## EXERCISE AIM:
In the copy, include every entry exactly but none of the pictures.

## SUPPLIED DATA:
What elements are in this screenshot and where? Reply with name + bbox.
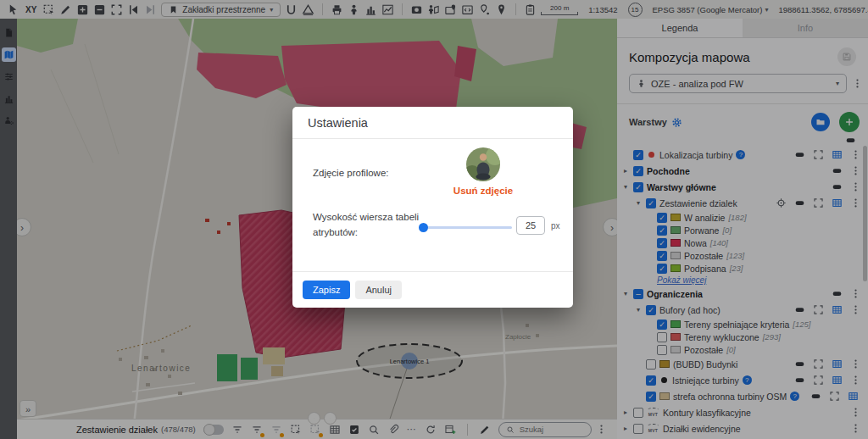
settings-dialog: Ustawienia Zdjęcie profilowe: Usuń zdjęc… <box>292 107 573 308</box>
row-height-slider[interactable] <box>420 226 512 229</box>
avatar <box>466 147 500 181</box>
unit-label: px <box>551 221 560 231</box>
dialog-title: Ustawienia <box>292 107 573 139</box>
remove-photo-link[interactable]: Usuń zdjęcie <box>424 186 542 196</box>
cancel-button[interactable]: Anuluj <box>355 281 402 299</box>
slider-thumb[interactable] <box>419 223 428 232</box>
row-height-label: Wysokość wiersza tabeli atrybutów: <box>313 210 423 241</box>
save-button[interactable]: Zapisz <box>303 281 350 299</box>
profile-photo-label: Zdjęcie profilowe: <box>313 168 388 178</box>
row-height-input[interactable] <box>516 216 545 235</box>
divider <box>292 271 573 272</box>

## EXERCISE RESULT:
What elements are in this screenshot and where? Reply with name + bbox.
settings-dialog: Ustawienia Zdjęcie profilowe: Usuń zdjęc… <box>292 107 573 308</box>
row-height-slider[interactable] <box>420 226 512 229</box>
avatar <box>466 147 500 181</box>
unit-label: px <box>551 221 560 231</box>
dialog-title: Ustawienia <box>292 107 573 139</box>
remove-photo-link[interactable]: Usuń zdjęcie <box>424 186 542 196</box>
cancel-button[interactable]: Anuluj <box>355 281 402 299</box>
slider-thumb[interactable] <box>419 223 428 232</box>
row-height-label: Wysokość wiersza tabeli atrybutów: <box>313 210 423 241</box>
save-button[interactable]: Zapisz <box>303 281 350 299</box>
profile-photo-label: Zdjęcie profilowe: <box>313 168 388 178</box>
row-height-input[interactable] <box>516 216 545 235</box>
divider <box>292 271 573 272</box>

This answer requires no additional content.